→ **Saved data entries**:
- - -
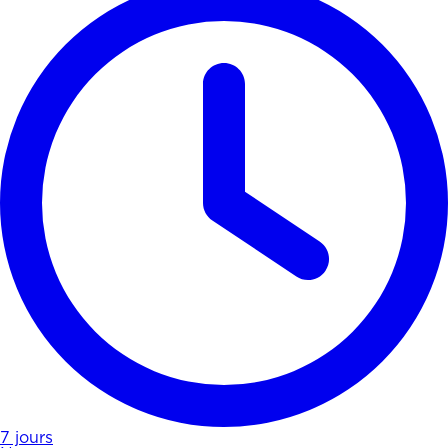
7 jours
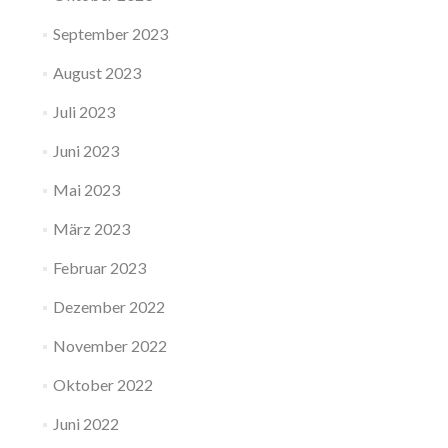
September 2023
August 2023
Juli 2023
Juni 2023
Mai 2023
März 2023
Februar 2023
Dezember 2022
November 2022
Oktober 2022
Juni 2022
- - -
→ **WORK TO COMPLETE**:
Copy every line of the data word for word, omitting the images.

→ **THE COMPLETED TASK**:
7 jours
September 2023
August 2023
Juli 2023
Juni 2023
Mai 2023
März 2023
Februar 2023
Dezember 2022
November 2022
Oktober 2022
Juni 2022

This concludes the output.